Vinum looks to me like a very elegant solution to many high-availability problems, but I wonder whether it's still in active development. The http://www.vinumvm.org/ page shows some documents not updated for more than a year. Anyone else here dealt with Vinum?

rodk,

We chose the RAID10 over RAID5 because firstly of the fault tolerance. A drive in a RAID10 can go down and there will be no loss of performance. When a drive goes down in the RAID5, rebuilding can be tricky, and performance will be really bad until the new drive comes back online. Alot of manufacturers have gotten around this though with hot swap/hot spare technology.

Secondly, the rebuild time on the RAID10 is about twice as fast. Our testing so far has a rebuild time on the RAID10 at about 2 hours, and the RAID5 was around 4.

Another reason for choosing the RAID10 was it is faster than the RAID5, and is recommended as the RAID of choice by most database vendors. RAID5 has a history of being especially poor in write performance.

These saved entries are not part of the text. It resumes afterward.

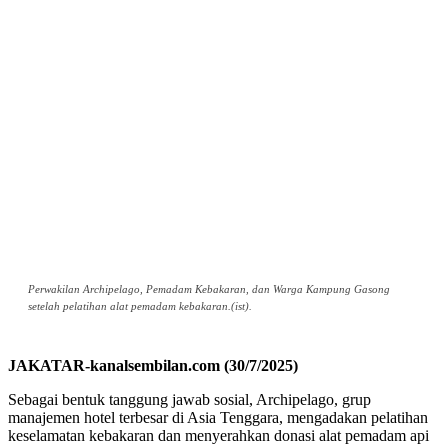
Perwakilan Archipelago, Pemadam Kebakaran, dan Warga Kampung Gasong
setelah pelatihan alat pemadam kebakaran.(ist).
JAKATAR-kanalsembilan.com (30/7/2025)
Sebagai bentuk tanggung jawab sosial, Archipelago, grup
manajemen hotel terbesar di Asia Tenggara, mengadakan pelatihan
keselamatan kebakaran dan menyerahkan donasi alat pemadam api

Here's a pretty good article from Oracle on choosing a RAID and a stripe size. They recommend 32K or 64K striping for OLTP.

http://www.oracle.com/oramag/oracle/00-May/index.html?o30avail.html

rycamor,

You are correct in that our 1 card is a single point of failure. I would like to get around this, unfortunatley we have some cost constraints for this particular machine. It's a modest machine, but if it can prove itself, I believe I can get the people with the money to spring for some faster hardware, especially for some SCSI cards and drives.

Our server specs:

Dual P3 933mhz
512 MB memory (will be upgraded to 1 gig)
133 bus
Duplidisk IDE RAID1 40GB
Adaptec ATA100 RAID10 (SCSI is always a better choice on FreeBSD though) 80GB

Software:
FreeBSD
postgres
Apache
PHP

You make a good point about Vinum. For the above server, we are going to use a remote backup server. (Not a failover server, but one that holds backup copies of the database). It would be nice to throw together a couple of disks into a RAID1 just to be safe.